In response to the attached cartoon, I responded to a site that displayed it and wanted to share my thoughts:
Many if not most of the founders were Deists (those who believe in an organizational principle and/or a deity that created but does not interfere in any way with the acts of mankind) or Congregationalists (a “liberal” anti-Calvinist sect of protestantism with diversity of beliefs); and many had freethinking, agnostic, or outright atheist sentiments, including Washington, John Adams, and that great father of American Freedom to Believe (Or Not), Thomas Jefferson. It can hardly be said (unless you say it often enough people start to believe it true) that the United States was founded as a Christian country. Bunk!
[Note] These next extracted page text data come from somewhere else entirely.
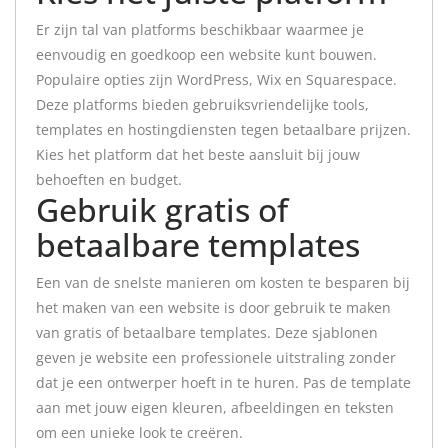
Er zijn tal van platforms beschikbaar waarmee je
eenvoudig en goedkoop een website kunt bouwen.
Populaire opties zijn WordPress, Wix en Squarespace.
Deze platforms bieden gebruiksvriendelijke tools,
templates en hostingdiensten tegen betaalbare prijzen.
Kies het platform dat het beste aansluit bij jouw
behoeften en budget.
Gebruik gratis of
betaalbare templates
Een van de snelste manieren om kosten te besparen bij
het maken van een website is door gebruik te maken
van gratis of betaalbare templates. Deze sjablonen
geven je website een professionele uitstraling zonder
dat je een ontwerper hoeft in te huren. Pas de template
aan met jouw eigen kleuren, afbeeldingen en teksten
om een unieke look te creëren.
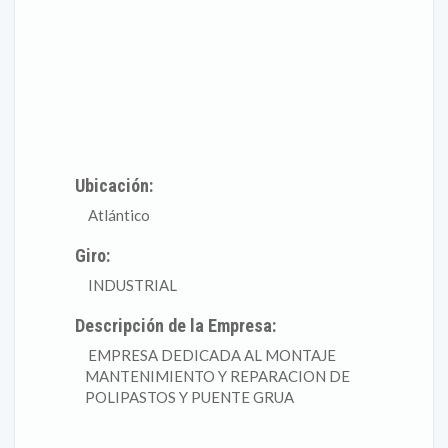
Ubicación:
Atlántico
Giro:
INDUSTRIAL
Descripción de la Empresa:
EMPRESA DEDICADA AL MONTAJE
MANTENIMIENTO Y REPARACION DE
POLIPASTOS Y PUENTE GRUA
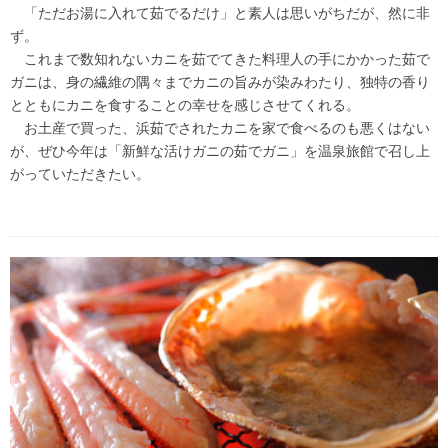
「ただお湯に入れて茹でるだけ」と素人は思いがちだが、然に非
ず。
これまで数知れないカニを茹でてきた料理人の手にかかった茹で
ガニは、身の繊維の隅々までカニの旨みが染みわたり、独特の香り
とともにカニを食することの幸せを感じさせてくれる。
お土産で買った、浜茹でされたカニを家で食べるのも悪くはない
が、ぜひ今年は「新鮮な活けガニの茹でガニ」を温泉旅館で召し上
がっていただきたい。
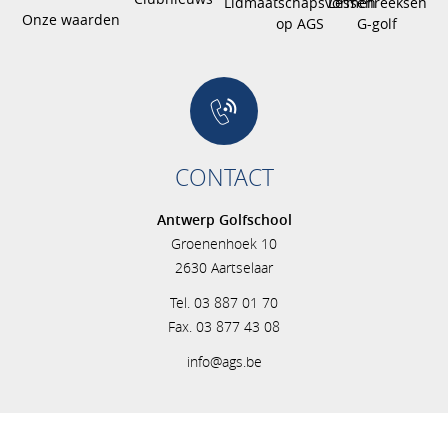
Lidmaatschapsvormen
Lessenreeksen
Onze waarden
op AGS
G-golf
CONTACT
Antwerp Golfschool
Groenenhoek 10
2630 Aartselaar
Tel. 03 887 01 70
Fax. 03 877 43 08
info@ags.be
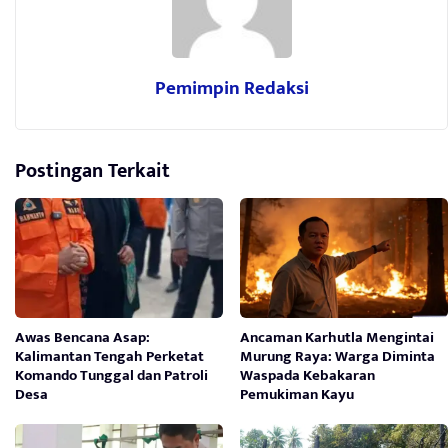
Pemimpin Redaksi
Postingan Terkait
Awas Bencana Asap:
Ancaman Karhutla Mengintai
Kalimantan Tengah Perketat
Murung Raya: Warga Diminta
Komando Tunggal dan Patroli
Waspada Kebakaran
Desa
Pemukiman Kayu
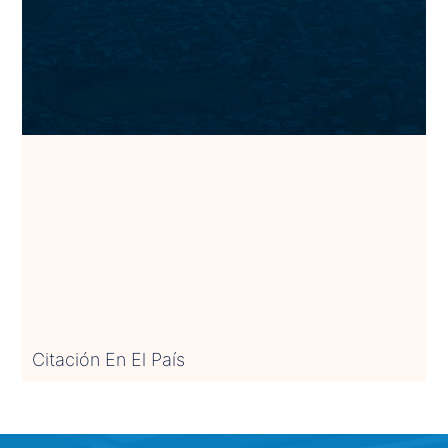
Citación En El País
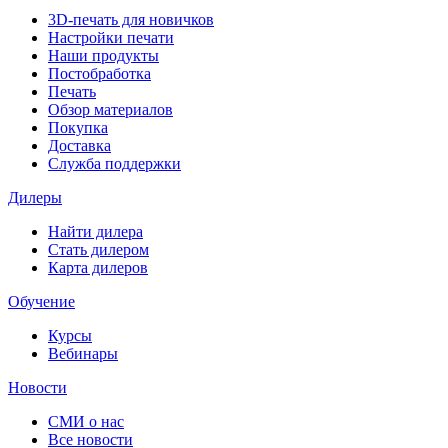
3D-печать для новичков
Настройки печати
Наши продукты
Постобработка
Печать
Обзор материалов
Покупка
Доставка
Служба поддержки
Дилеры
Найти дилера
Cтать дилером
Карта дилеров
Обучение
Курсы
Вебинары
Новости
СМИ о нас
Все новости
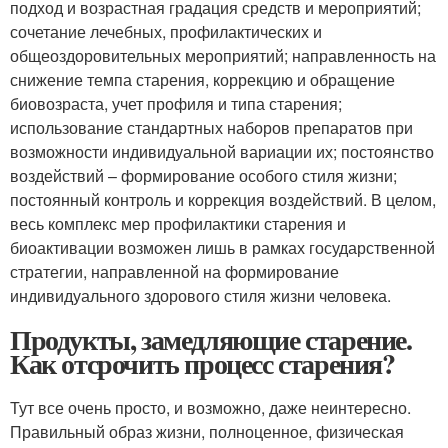
подход и возрастная градация средств и мероприятий;
сочетание лечебных, профилактических и
общеоздоровительных мероприятий; направленность на
снижение темпа старения, коррекцию и обращение
биовозраста, учет профиля и типа старения;
использование стандартных наборов препаратов при
возможности индивидуальной вариации их; постоянство
воздействий – формирование особого стиля жизни;
постоянный контроль и коррекция воздействий. В целом,
весь комплекс мер профилактики старения и
биоактивации возможен лишь в рамках государственной
стратегии, направленной на формирование
индивидуального здорового стиля жизни человека.
Продукты, замедляющие старение.
Как отсрочить процесс старения?
Тут все очень просто, и возможно, даже неинтересно.
Правильный образ жизни, полноценное, физическая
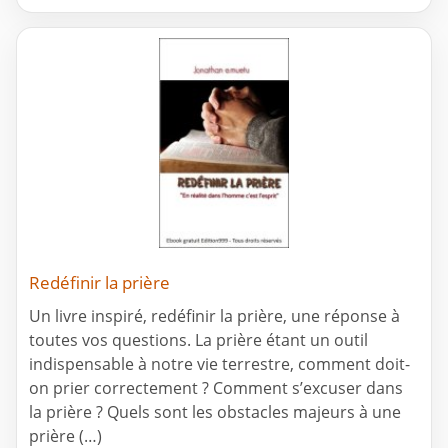
Redéfinir la prière
Un livre inspiré, redéfinir la prière, une réponse à
toutes vos questions. La prière étant un outil
indispensable à notre vie terrestre, comment doit-
on prier correctement ? Comment s’excuser dans
la prière ? Quels sont les obstacles majeurs à une
prière (…)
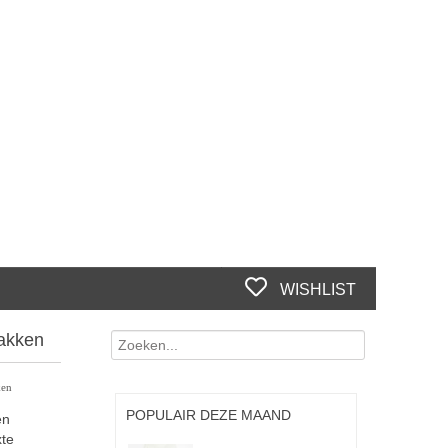
WISHLIST
zakken
ken
POPULAIR DEZE MAAND
en
xte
Not proven.
The Ten Commandments are so obviously time-worn (experts believe the oldest books of the O.T. are no more than 6,000 years old), only those nostalgic for the laws of the desert warlord tribes (think backwoods Afghanis, for example) could possibly think that they apply to modern man. The Judeo-Christian take on the Decalogue is hardly harmonious (read the great writing on the Commandments by Christipher Hitchens). They cannot even agree if “Thou shalt not kill” means just that, or just “thou shalt not [murder].” Again, as with Levitican prohibitions, these laws cannot escape the fate known as situational ethics. As with the Commandments, those who condemn, say, homosexuality, as verboten in Leviticus, betray nothing so much as cafeteria theology: why don’t we stone to death Jews and Christians who shave?
The theocratic movement in this nation will do anything to take us back to, roughly, medieval Europe, with its witch burnings and wholesale pogroms against everyone from Cathars to Freemasons. Is this what we want? The point of your cartoon is that theocratic true believers are anti-American, and as I agree completely with that sentiment, I applaud your dissemination of it.